Task 8 - Fit a LASSO

#THE ONLY CHANGES NEEDED
#1. Replace "WEIGHT_VARIABLE" with the weight variable that you used for the GLM
#2. In the  "lasso_formula" below, use your formula from task 6
#3. Use the same FAMILY from task 6.  Type ?glmnet into the console to read the possible options

lasso_formula <- applicants ~ . + offset(log(num_units)) - neighborhood_n_ames - garage_type_attchd - num_units - log_sale_price 

lasso_x_train <- model.matrix(lasso_formula, data = train)
lasso_x_test <- model.matrix(lasso_formula, data = test)

control <-trainControl(method="cv", number=15)
lassoGrid <- expand.grid(alpha = 1, lambda = seq(0.0001,0.01,by = 0.0005))

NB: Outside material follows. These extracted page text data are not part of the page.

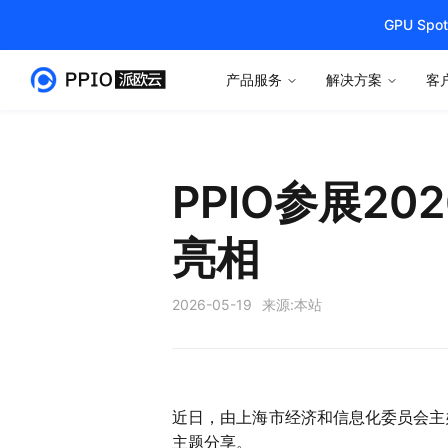
GPU S
产品服务
解决方案
客
PPIO参展2
亮相
2026-05-19
来源:
本站
近日，由上海市经济和信息化委员会主办的 
主题分享。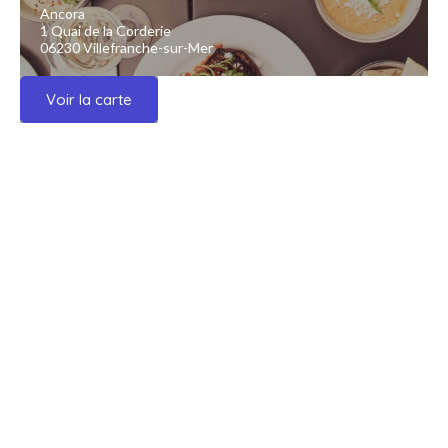
Ancora
1 Quai de la Corderie
06230 Villefranche-sur-Mer
Voir la carte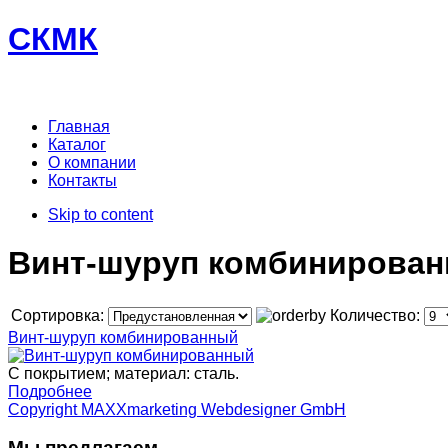
СКМК
Главная
Каталог
О компании
Контакты
Skip to content
Винт-шуруп комбинирова
Сортировка:
Количество:
Винт-шуруп комбинированный
С покрытием; материал: сталь.
Подробнее
Copyright MAXXmarketing Webdesigner GmbH
Мы предлагаем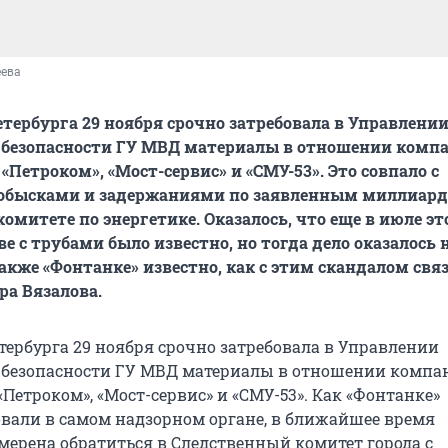
еева
тербурга 29 ноября срочно затребовала в Управлени
 безопасности ГУ МВД материалы в отношении комп
«Петроком», «Мост-сервис» и «СМУ-53». Это совпало с
бысками и задержаниями по заявленным миллиар
омитете по энергетике. Оказалось, что еще в июле эт
е с трубами было известно, но тогда дело оказалось 
Также «Фонтанке» известно, как с этим скандалом свя
ра Вязалова.
тербурга 29 ноября срочно затребовала в Управлении
 безопасности ГУ МВД материалы в отношении компа
«Петроком», «Мост-сервис» и «СМУ-53». Как «Фонтанке»
али в самом надзорном органе, в ближайшее время
мерена обратиться в Следственный комитет города с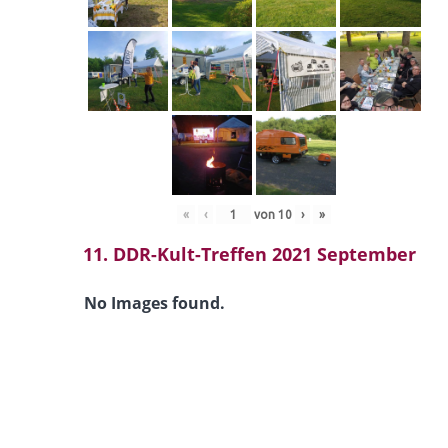
«
‹
von
10
›
»
11. DDR-Kult-Treffen 2021 September
No Images found.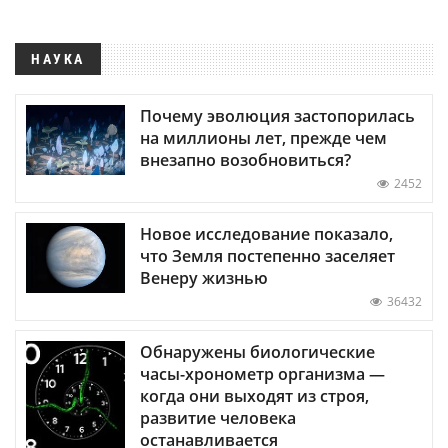
НАУКА
Почему эволюция застопорилась
на миллионы лет, прежде чем
внезапно возобновиться?
2452
Новое исследование показало,
что Земля постепенно заселяет
Венеру жизнью
36432
Обнаружены биологические
часы-хронометр организма —
когда они выходят из строя,
развитие человека
останавливается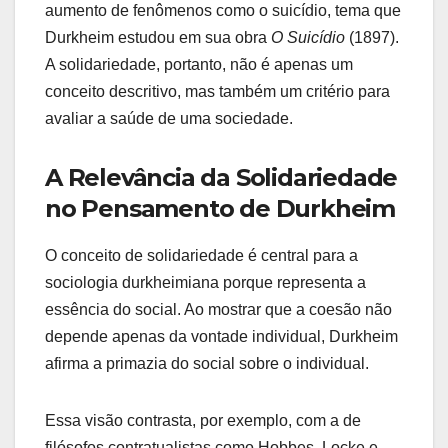
aumento de fenômenos como o suicídio, tema que
Durkheim estudou em sua obra
O Suicídio
(1897).
A solidariedade, portanto, não é apenas um
conceito descritivo, mas também um critério para
avaliar a saúde de uma sociedade.
A Relevância da Solidariedade
no Pensamento de Durkheim
O conceito de solidariedade é central para a
sociologia durkheimiana porque representa a
essência do social. Ao mostrar que a coesão não
depende apenas da vontade individual, Durkheim
afirma a primazia do social sobre o individual.
Essa visão contrasta, por exemplo, com a de
filósofos contratualistas como Hobbes, Locke e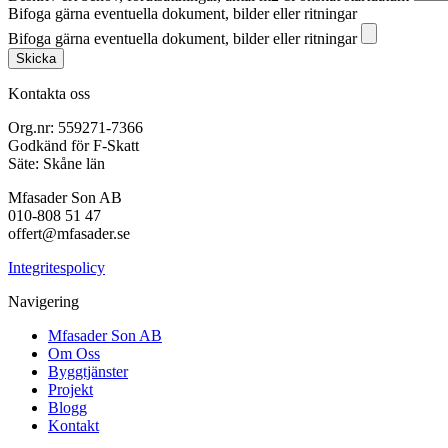
Bifoga gärna eventuella dokument, bilder eller ritningar
Bifoga gärna eventuella dokument, bilder eller ritningar
Skicka
Kontakta oss
Org.nr: 559271-7366
Godkänd för F-Skatt
Säte: Skåne län
Mfasader Son AB
010-808 51 47
offert@mfasader.se
Integritespolicy
Navigering
Mfasader Son AB
Om Oss
Byggtjänster
Projekt
Blogg
Kontakt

#Fit a lasso and inspect the variables which have zero coefficients.
#Note that the glmnet library only allows the identity link function
lasso <- train(x = lasso_x_train, 
               y = train_y, 
               method = 'glmnet', 
               family = "poisson",

               trControl = control, 
               tuneGrid = lassoGrid) 

#This code gets the coefficients from the LASSO which are zero
lasso_results <- varImp(lasso,scale=F)
lasso_coefficients <- lasso_results$importance

#Show the coefficients which are zero
variables_with_zeros <- colnames(lasso_x_train)[which(lasso_coefficients$Overall==0)]
print("Variables with Coefficients of Zero:")
## [1] "Variables with Coefficients of Zero:"
cat( paste( variables_with_zeros, collapse='\n' ) )
## sale_price
## year_sold
## month_sold
## tot_bathrooms
## lot_area
## neighborhood_gilbert
## neighborhood_n_w_ames
## log_rel_price

Task 9 - Create a bagged tree model

The following code creates eight samples of the data. 20% of records are taken, with replacement, from the data randomly.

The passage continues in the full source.